## [TASK DESCRIPTION]
Establish the number of lines below that contain the string "Ihnen". State that number alone.

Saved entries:
..............................

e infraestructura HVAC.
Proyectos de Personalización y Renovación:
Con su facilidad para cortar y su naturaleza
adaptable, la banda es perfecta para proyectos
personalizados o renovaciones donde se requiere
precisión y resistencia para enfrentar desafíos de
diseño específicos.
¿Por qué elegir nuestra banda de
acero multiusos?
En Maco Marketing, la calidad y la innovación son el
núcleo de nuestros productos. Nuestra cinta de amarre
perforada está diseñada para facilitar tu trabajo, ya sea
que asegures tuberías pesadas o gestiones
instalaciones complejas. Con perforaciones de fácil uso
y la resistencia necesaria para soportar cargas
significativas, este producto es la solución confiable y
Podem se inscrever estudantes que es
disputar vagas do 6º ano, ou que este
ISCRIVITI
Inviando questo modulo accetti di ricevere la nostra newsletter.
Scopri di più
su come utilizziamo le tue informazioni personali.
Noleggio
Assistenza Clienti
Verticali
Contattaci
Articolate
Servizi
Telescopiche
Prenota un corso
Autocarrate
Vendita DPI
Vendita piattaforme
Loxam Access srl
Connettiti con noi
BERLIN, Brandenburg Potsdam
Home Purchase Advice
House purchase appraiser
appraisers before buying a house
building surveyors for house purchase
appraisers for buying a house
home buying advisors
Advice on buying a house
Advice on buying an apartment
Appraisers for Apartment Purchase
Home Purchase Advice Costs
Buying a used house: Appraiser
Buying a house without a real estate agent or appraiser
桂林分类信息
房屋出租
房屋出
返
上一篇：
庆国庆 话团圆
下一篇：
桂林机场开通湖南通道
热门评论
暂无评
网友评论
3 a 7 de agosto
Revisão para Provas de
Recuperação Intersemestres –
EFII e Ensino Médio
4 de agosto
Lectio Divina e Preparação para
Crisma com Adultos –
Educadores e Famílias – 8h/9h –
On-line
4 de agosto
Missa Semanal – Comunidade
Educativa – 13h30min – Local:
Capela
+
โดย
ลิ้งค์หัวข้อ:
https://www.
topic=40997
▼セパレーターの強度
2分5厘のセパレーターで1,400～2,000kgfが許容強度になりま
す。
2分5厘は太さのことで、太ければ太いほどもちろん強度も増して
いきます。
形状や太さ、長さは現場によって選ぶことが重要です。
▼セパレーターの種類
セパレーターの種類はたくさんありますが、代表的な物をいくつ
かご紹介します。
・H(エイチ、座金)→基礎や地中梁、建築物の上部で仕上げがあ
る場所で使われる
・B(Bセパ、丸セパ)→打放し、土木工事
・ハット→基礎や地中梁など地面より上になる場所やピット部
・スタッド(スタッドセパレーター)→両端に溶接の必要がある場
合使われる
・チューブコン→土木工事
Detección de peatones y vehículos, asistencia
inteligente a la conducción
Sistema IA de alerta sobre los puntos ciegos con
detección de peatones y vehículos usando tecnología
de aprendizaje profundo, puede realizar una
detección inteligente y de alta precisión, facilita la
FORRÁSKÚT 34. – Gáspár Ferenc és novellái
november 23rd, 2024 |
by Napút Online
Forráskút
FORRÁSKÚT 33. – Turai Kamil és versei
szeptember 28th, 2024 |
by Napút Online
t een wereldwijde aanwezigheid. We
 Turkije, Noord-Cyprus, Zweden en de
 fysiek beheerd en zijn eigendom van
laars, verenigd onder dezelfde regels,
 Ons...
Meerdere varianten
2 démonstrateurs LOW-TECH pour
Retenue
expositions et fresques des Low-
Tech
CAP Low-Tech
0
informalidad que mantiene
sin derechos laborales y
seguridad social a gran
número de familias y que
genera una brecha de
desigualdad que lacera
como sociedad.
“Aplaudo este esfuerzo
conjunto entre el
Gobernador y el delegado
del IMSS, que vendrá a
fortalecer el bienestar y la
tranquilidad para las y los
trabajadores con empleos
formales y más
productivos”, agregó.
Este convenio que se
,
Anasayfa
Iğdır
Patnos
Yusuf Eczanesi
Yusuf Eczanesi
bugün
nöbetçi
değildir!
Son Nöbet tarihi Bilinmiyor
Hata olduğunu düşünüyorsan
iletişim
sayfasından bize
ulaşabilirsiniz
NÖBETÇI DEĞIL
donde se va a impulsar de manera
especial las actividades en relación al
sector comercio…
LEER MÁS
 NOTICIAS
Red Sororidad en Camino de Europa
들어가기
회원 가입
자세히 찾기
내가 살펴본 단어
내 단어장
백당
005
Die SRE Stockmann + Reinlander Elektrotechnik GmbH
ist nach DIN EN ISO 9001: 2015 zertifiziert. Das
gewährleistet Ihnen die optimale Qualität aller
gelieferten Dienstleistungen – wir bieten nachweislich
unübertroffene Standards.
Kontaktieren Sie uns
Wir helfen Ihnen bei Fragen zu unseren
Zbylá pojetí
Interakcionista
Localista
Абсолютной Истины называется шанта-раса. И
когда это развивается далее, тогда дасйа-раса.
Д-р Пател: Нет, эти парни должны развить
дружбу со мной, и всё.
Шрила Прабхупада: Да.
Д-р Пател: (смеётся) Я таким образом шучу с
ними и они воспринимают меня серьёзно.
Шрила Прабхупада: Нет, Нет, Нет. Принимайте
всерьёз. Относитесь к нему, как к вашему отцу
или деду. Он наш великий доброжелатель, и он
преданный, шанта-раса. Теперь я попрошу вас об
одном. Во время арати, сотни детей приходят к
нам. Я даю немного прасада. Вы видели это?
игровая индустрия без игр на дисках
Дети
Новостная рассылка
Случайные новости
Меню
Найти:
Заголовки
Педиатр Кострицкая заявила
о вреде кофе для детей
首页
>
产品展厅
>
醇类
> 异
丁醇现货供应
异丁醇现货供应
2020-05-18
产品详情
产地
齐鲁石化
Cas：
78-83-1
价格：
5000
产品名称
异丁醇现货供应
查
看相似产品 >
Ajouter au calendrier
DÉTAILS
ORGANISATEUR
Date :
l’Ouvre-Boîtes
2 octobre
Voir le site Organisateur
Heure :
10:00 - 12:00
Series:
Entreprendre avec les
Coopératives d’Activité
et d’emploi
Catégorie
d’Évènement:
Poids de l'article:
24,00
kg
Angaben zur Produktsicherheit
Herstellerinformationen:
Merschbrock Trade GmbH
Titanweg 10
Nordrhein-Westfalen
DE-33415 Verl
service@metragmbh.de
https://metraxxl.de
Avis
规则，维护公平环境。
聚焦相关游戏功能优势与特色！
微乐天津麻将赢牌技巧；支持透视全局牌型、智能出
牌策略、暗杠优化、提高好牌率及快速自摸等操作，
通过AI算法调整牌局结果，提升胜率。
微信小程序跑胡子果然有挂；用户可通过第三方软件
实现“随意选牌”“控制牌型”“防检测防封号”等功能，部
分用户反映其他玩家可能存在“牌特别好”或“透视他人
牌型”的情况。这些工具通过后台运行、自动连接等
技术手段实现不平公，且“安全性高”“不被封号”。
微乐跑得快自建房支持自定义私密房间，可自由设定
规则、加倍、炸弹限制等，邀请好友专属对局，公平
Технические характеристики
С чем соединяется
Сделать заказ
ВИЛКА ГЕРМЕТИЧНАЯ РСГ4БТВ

..............................

## [RESULT OF THE EXERCISE]
2